━━━ DATASET EXCERPTS

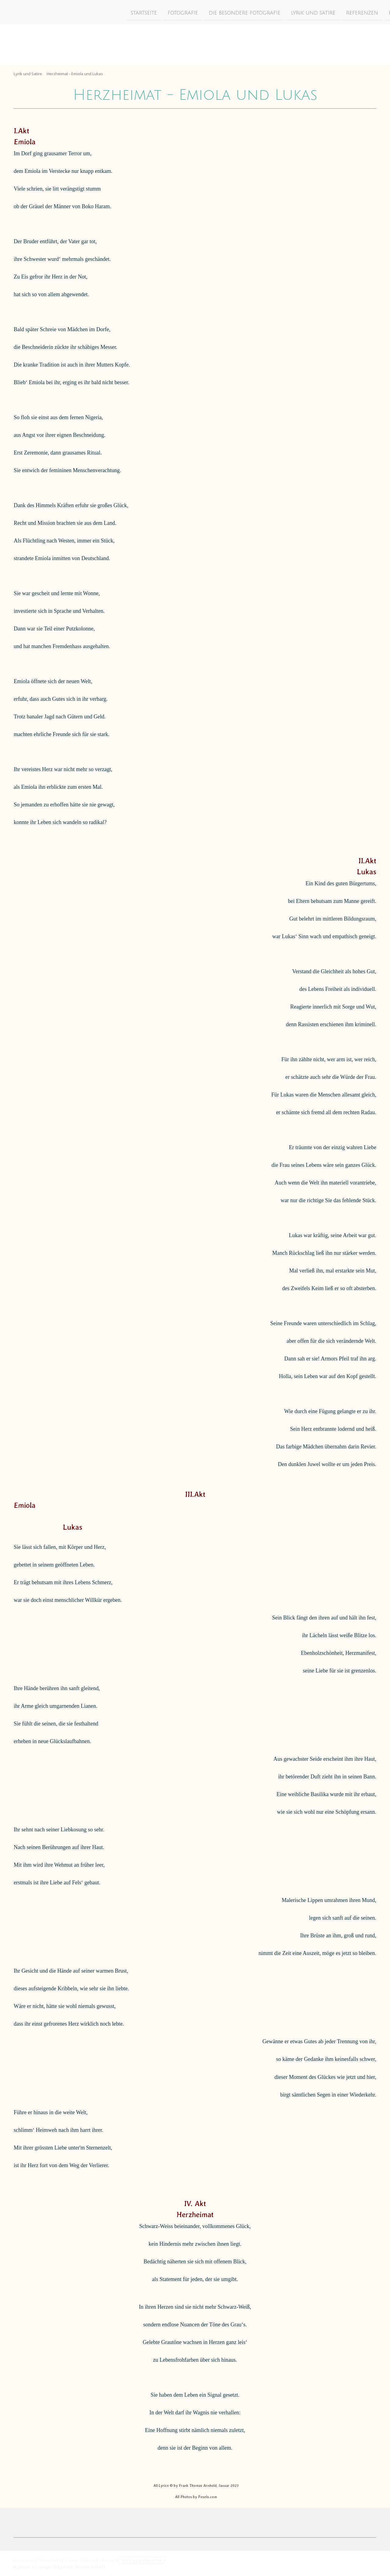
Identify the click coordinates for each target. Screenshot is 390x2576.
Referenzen (310, 12)
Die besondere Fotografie (193, 12)
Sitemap (106, 2560)
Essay (343, 12)
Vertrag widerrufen (141, 2560)
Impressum (23, 2560)
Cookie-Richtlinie (80, 2560)
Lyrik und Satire (261, 12)
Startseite (92, 12)
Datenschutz (49, 2560)
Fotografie (131, 12)
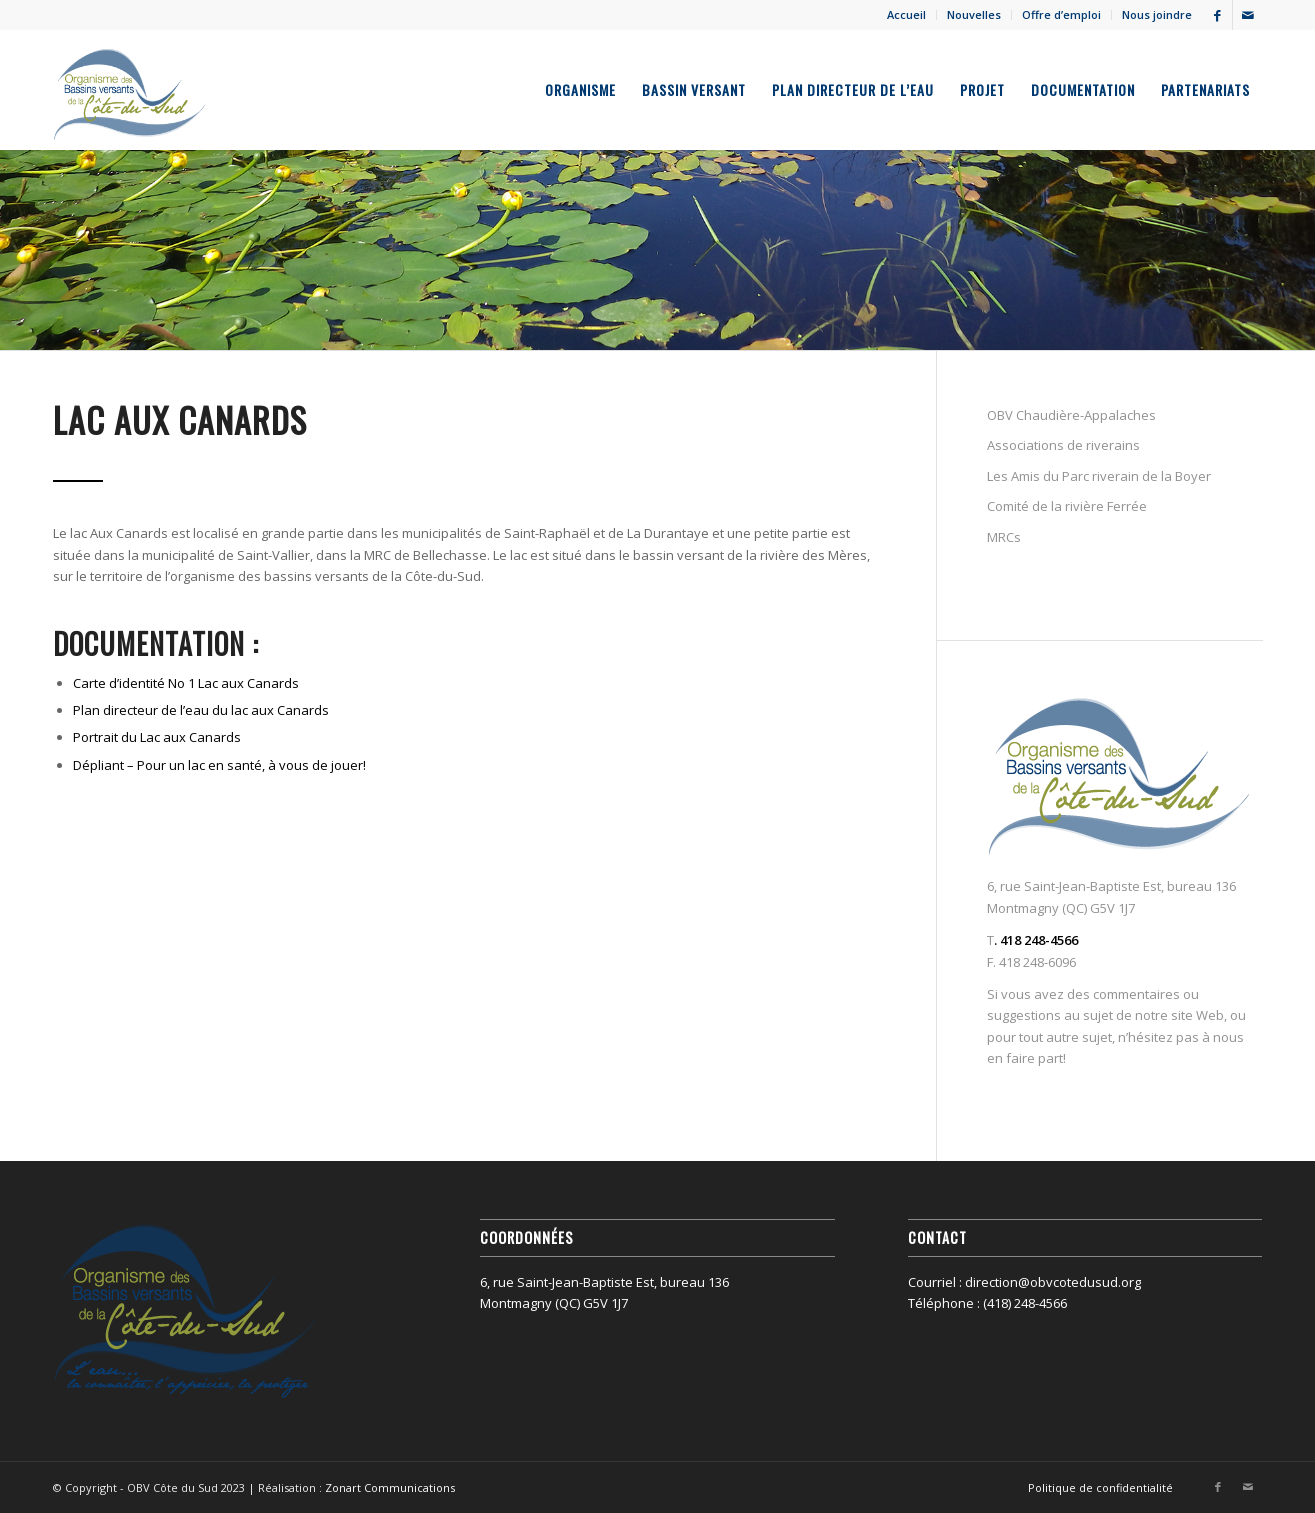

━━━━━━

WHAT NEEDS TO BE DONE
State how many lines in the entries above hold the word "Fotografie", with no further text.

SOLUTION TO THIS TASK
2